Wednesday, October 31, 2012

Antenna lens

The Economist has an interesting article about a new kind of lens made of tiny antennae. When light hits the antennae, the photos are absorbed before being re-emitted (retransmitted?) in a converging direction.

Tuesday, October 30, 2012

Broken push-broom

Thanks to E for this link, where it looks like an artist bought an expensive push-broom camera and broke its motor. The camera then keeps taking pictures along the same column. Stringing these together gives an interesting image: a static pushbroom projection of a moving world.
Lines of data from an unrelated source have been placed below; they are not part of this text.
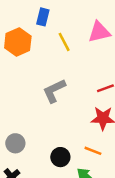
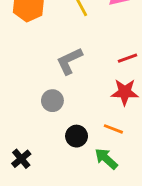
gray circle: (15, 143) -> (52, 101), moved

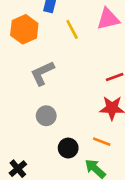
gray L-shape: (69, 61) -> (42, 73), moved

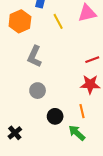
gray L-shape: (42, 73) -> (34, 56), turned -40
orange line: (102, 142) -> (82, 111), turned 56

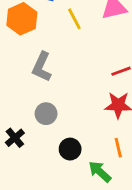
orange line: (82, 111) -> (118, 148), moved
black cross: (15, 133) -> (15, 138), moved

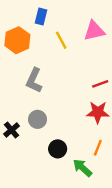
black cross: (15, 138) -> (12, 130), moved
orange line: (118, 148) -> (98, 148), turned 35

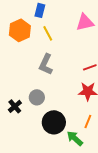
yellow line: (61, 40) -> (48, 33), moved
gray L-shape: (34, 80) -> (46, 64), moved
black circle: (58, 149) -> (54, 122), size x1.5

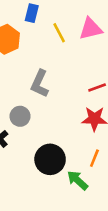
yellow line: (48, 33) -> (59, 33), moved
gray circle: (37, 97) -> (20, 116), moved

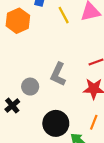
gray L-shape: (40, 84) -> (58, 74), moved

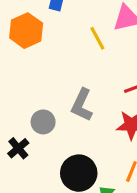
yellow line: (64, 15) -> (97, 38), moved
Thursday, October 25, 2012

A cardinality sensor

Recently I was talking to Takeo Kanade, and he mentioned an old paper of his with Vladimir Brajovic, where the image produced by the sensor is sorted according to radiance. If two pixels receive the same light energy, then they get the same rank. Now you might think this is uninteresting, since you could just take a regular image and sort it in software. But remember, I said sorted by radiance (which is continuous), not intensity measurement (which is usually 0 - 255). For a scene that is over-exposed, with a regular sensor, you'd get an image that is mostly 255s. With the cardinality sensor, you'd get an image with lots of information, since it would preserve the rank of each scene point (which depends on the number of other scene points that are darker or brighter). Essentially each pixel is in a race to be overexposed, and once the pixel reaches the value 255, it increases a counter variable by 1 and takes the counter variable's value (which is its rank). Ties get the same value, but increase the counter variable by the number of tied pixels.